START DATA UNDER STUDY
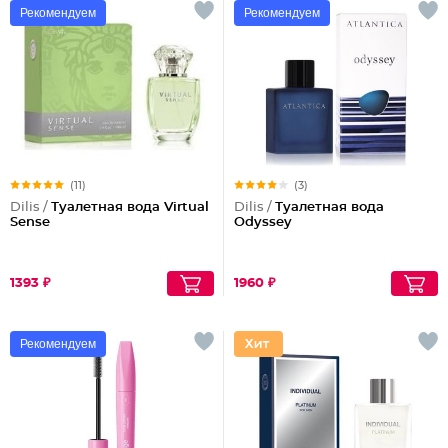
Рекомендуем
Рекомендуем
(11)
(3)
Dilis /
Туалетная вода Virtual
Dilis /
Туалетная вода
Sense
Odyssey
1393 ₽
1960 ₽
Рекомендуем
END DATA UNDER STUDY
■ **AIM OF THE EXERCISE**:
Each line of the records that contains the string "вода" must be copied.

■ **EXERCISE RESULT**:
Туалетная вода Virtual
Туалетная вода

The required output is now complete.